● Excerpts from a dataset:
━━━━━━━━━━━━━━━━━━━━━━━━━━━━━━

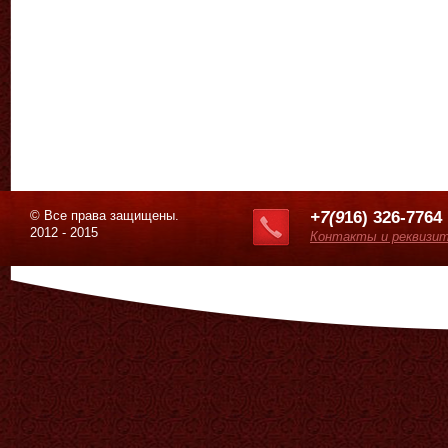
© Все права защищены.
+7(9
16) 326-7764
2012 - 2015
Контакты и реквизи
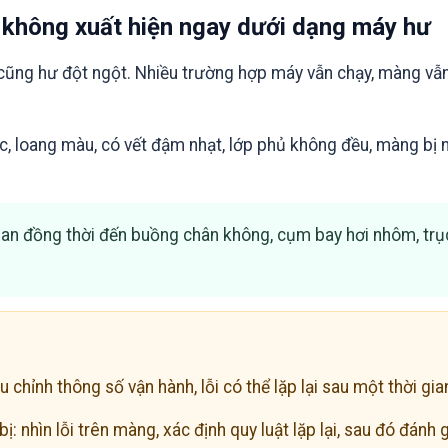
ng không xuất hiện ngay dưới dạng máy hư
o cũng hư đột ngột. Nhiều trường hợp máy vẫn chạy, màng vẫ
, loang màu, có vết đậm nhạt, lớp phủ không đều, màng bị 
 quan đồng thời đến buồng chân không, cụm bay hơi nhôm, trụ
u chỉnh thông số vận hành, lỗi có thể lặp lại sau một thời gia
ị: nhìn lỗi trên màng, xác định quy luật lặp lại, sau đó đánh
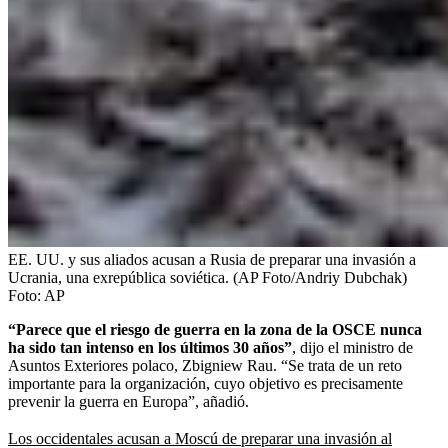
EE. UU. y sus aliados acusan a Rusia de preparar una invasión a
Ucrania, una exrepública soviética. (AP Foto/Andriy Dubchak)
Foto:
AP
“Parece que el riesgo de guerra en la zona de la OSCE nunca
ha sido tan intenso en los últimos 30 años”
, dijo el ministro de
Asuntos Exteriores polaco, Zbigniew Rau. “Se trata de un reto
importante para la organización, cuyo objetivo es precisamente
prevenir la guerra en Europa”, añadió.
Los occidentales acusan a Moscú de preparar una invasión al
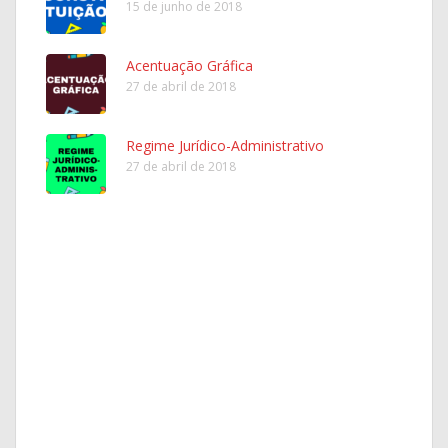
15 de junho de 2018
Acentuação Gráfica
27 de abril de 2018
Regime Jurídico-Administrativo
27 de abril de 2018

━━━━━━━━━━━━━━━━━━━━━━━━━━━━━━

● DESCRIPTION OF THE TASK: What is needed is a word-for-word copy of the lines from the one containing "ha sido tan" through the final line of the records above, both included, with the pictures left out.

● PROBLEM SOLUTION:
ha sido tan intenso en los últimos 30 años”
, dijo el ministro de
Asuntos Exteriores polaco, Zbigniew Rau. “Se trata de un reto
importante para la organización, cuyo objetivo es precisamente
prevenir la guerra en Europa”, añadió.
Los occidentales acusan a Moscú de preparar una invasión al
15 de junho de 2018
Acentuação Gráfica
27 de abril de 2018
Regime Jurídico-Administrativo
27 de abril de 2018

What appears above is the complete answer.